Data items
☆ ☆ ☆ ☆ ☆

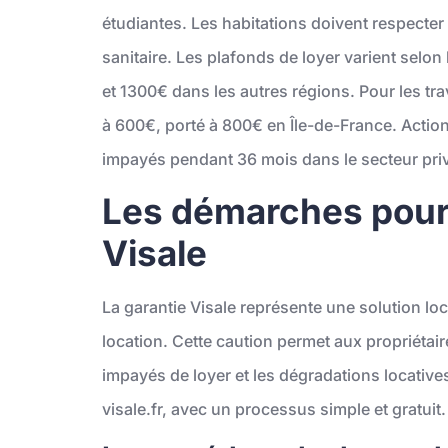
étudiantes. Les habitations doivent respecter
sanitaire. Les plafonds de loyer varient selo
et 1300€ dans les autres régions. Pour les tra
à 600€, porté à 800€ en Île-de-France. Actio
impayés pendant 36 mois dans le secteur privé
Les démarches pour 
Visale
La garantie Visale représente une solution lo
location. Cette caution permet aux propriétair
impayés de loyer et les dégradations locative
visale.fr, avec un processus simple et gratuit.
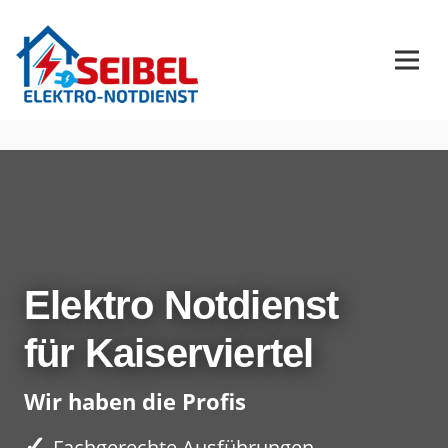
Elektro Notdienst
für Kaiserviertel
Wir haben die Profis
✓
Fachgerechte Ausführungen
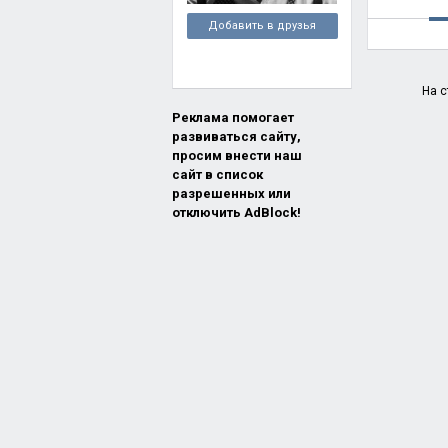
Добавить в друзья
На с
Реклама помогает
развиваться сайту,
просим внести наш
сайт в список
разрешенных или
отключить AdBlock!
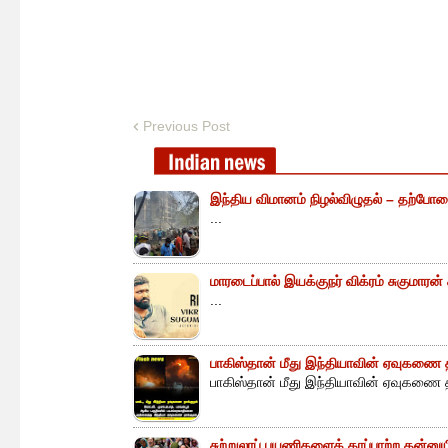
Previous Post
இந்திய விமானம் நிழல்விழுதல் – தற்போத
...
மாரடைப்பால் இயக்குநர் விக்ரம் சுகுமாரன
...
பாகிஸ்தான் மீது இந்தியாவின் ஏவுகணை த
பாகிஸ்தான் மீது இந்தியாவின் ஏவுகணை த
சுற்றுலாப் பயணிகளைக் காப்பாற்ற தன்ன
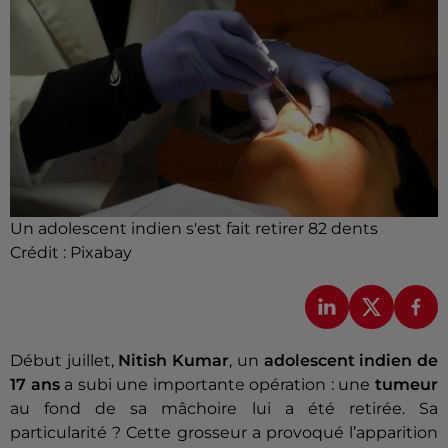
Un adolescent indien s'est fait retirer 82 dents
Crédit :
Pixabay
Début juillet,
Nitish Kumar
, un
adolescent indien de
17 ans
a subi une importante opération : une
tumeur
au fond de sa mâchoire lui a été retirée. Sa
particularité ? Cette grosseur a provoqué l’apparition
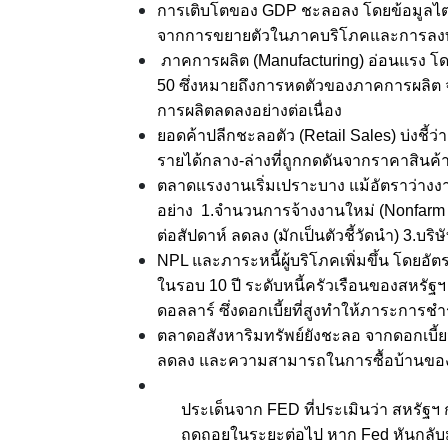
การเติบโตของ GDP ชะลอลง โดยข้อมูลไต
จากการขยายตัวในภาคบริโภคและการลงทุนเ
ภาคการผลิต (Manufacturing) อ่อนแรง โดย
50 ซึ่งหมายถึงการหดตัวของภาคการผลิต 
การผลิตลดลงอย่างต่อเนื่อง
ยอดค้าปลีกชะลอตัว (Retail Sales) บ่งชี้ว
รายได้กลาง-ล่างที่ถูกกดดันจากราคาสินค้า
ตลาดแรงงานเริ่มเปราะบาง แม้อัตราว่างงา
อย่าง 1.จำนวนการจ้างงานใหม่ (Nonfarm Pa
ต่อสัปดาห์ ลดลง (มักเป็นตัวชี้วัดนำ) 3.บ
NPL และภาระหนี้ผู้บริโภคเพิ่มขึ้น โดยอัตร
ในรอบ 10 ปี ระดับหนี้ครัวเรือนของสหรัฐฯ
ดอลลาร์ ซึ่งดอกเบี้ยที่สูงทำให้ภาระการชำระ
ตลาดอสังหาริมทรัพย์ยังชะลอ จากดอกเบี
ลดลง และความสามารถในการซื้อบ้านของ
ประเด็นจาก FED ที่ประเมินว่า สหรัฐ
ถดถอยในระยะต่อไป หาก Fed หันกลับ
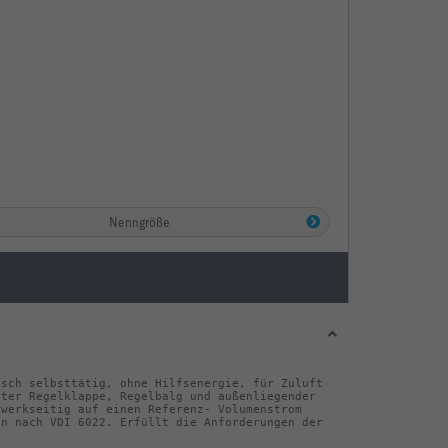
Nenngröße
sch selbsttätig, ohne Hilfsenergie, für Zuluft 
ter Regelklappe, Regelbalg und außenliegender 
werkseitig auf einen Referenz- Volumenstrom 
n nach VDI 6022. Erfüllt die Anforderungen der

☆ ☆ ☆ ☆ ☆

:: AIM OF THE TASK ::
Every line above that carries the string "dans" should be copied.

:: WRITTEN REPLY ::
et 1300€ dans les autres régions. Pour les tra
impayés pendant 36 mois dans le secteur privé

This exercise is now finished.